The book concerns itself with the life of Francis Cornish from his childhood to middle age with almost no mention of his later life up to his death. There are really two distinct parts to the book, the first deals with Francis's childhood and is written in that witty (and a little dry) style so characteristic of British humour. His childhood encompasses Francis's experiences of the Catholic and Protestant faiths as practised among his relatives who represent almost cliches in this sense. His impressive Grandfather, warm aunt, rarely seen mother and distant father as well as a range of fascinating characters such as Victoria Cameron the Scottish Protestant cook, Zadok the coachman and enbalmer and finally the crusty old doctor. This part builds the final character of Francis, except in one aspect, and gives an idea of why and how his life proceeds.

The second part is really about two people, Francis and Tancred Saraceni the Meister of Art who teaches Francis all about art restoration as well as much that is wise and deep. It is Saraceni who I believe to be the most interesting character and the last step in building Francis as a man, or as Saraceni calls him Corniche. This final part of his character one would call "Bildung" in German with all that this entails. As Francis develops his art, which started as a little boy with sketches of just about anything, his true talent is revealed. The moment when the Maestro tells him he is a master now is, I think, the finest moment in the book. It is unfortunate that Francis's talent is not further developed after he completes his only Masterpiece "The Marriage at Cana" a magnificent large oil painting in the 16th Century style.

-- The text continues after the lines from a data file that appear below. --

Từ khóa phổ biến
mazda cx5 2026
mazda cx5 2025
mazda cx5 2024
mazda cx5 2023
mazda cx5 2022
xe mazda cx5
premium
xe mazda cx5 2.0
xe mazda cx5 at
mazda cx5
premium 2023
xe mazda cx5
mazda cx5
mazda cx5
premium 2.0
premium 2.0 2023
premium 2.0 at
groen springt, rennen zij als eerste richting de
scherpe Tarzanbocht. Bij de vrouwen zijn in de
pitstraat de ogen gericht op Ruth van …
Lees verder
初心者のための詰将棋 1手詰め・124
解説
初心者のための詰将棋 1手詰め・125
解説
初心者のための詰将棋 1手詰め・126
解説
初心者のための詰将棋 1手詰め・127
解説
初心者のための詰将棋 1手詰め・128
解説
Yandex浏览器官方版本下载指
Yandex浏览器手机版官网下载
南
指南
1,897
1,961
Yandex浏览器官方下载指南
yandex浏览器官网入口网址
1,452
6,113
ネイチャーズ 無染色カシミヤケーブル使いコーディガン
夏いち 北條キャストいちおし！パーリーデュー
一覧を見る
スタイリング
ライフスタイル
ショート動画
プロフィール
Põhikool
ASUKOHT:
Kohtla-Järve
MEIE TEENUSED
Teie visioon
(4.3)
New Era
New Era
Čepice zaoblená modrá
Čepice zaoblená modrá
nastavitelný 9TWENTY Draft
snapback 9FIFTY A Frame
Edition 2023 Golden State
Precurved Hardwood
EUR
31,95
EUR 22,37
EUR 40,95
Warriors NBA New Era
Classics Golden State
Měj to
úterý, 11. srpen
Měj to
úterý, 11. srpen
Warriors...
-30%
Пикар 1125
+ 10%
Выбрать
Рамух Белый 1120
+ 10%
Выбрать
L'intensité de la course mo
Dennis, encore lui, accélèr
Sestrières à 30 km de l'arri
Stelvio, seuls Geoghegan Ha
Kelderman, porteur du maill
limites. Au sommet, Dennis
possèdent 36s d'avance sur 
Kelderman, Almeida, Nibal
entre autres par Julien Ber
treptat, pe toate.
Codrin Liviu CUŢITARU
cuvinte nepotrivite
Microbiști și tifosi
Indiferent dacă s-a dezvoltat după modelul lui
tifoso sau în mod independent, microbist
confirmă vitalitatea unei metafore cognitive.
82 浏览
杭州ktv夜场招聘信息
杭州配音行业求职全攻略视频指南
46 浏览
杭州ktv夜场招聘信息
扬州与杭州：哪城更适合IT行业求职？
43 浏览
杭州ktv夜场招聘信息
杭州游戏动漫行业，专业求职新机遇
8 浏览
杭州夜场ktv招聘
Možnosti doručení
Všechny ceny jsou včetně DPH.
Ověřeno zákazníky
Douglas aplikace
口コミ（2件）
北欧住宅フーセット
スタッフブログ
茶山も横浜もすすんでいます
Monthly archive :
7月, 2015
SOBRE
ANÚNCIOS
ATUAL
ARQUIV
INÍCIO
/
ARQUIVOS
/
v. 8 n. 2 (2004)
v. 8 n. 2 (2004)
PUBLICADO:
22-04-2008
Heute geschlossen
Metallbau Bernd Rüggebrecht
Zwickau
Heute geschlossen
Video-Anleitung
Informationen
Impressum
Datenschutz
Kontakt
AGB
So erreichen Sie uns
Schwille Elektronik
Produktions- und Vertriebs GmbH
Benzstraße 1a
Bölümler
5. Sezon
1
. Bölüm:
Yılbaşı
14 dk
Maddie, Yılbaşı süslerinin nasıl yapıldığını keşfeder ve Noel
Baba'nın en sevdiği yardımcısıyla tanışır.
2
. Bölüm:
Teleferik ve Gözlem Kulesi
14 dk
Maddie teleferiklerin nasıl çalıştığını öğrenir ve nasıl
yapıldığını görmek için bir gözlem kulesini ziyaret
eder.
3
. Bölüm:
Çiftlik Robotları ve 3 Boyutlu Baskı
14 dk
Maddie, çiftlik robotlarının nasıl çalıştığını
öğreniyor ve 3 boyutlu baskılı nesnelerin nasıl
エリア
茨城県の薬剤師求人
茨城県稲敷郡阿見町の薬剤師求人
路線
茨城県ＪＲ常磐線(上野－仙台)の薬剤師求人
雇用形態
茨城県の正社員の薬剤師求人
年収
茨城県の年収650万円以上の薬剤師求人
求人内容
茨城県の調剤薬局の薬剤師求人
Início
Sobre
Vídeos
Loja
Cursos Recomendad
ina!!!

This painting really tells the story of Francis's soul and could have been the start of an incredible career of the Alchemical Master as Saraceni puts it. Unfortunately his career as an artist never takes off and one is disappointed with his lack of drive and passion to continue. It is this last third of the book where it becomes difficult to really enjoy it as much. It must not be forgotten how well Davies writes in this section about art and especially about the soul of art. This is why the book itself is perilously close to a work of art itself.

The last part deals with Francis's life as, first, a low grade spy in the service of MI5 during WWII and finally as an art dealer in Canada. Here too we learn a little more about his father and his one love affair with Ismay, the passion driven beauty of his life. His father never really steps out of his "Wooden Soldier" shoes but Ismay represents some real women I have known.

An astonishing book and hopefully the remaining ones in the trilogy are as good.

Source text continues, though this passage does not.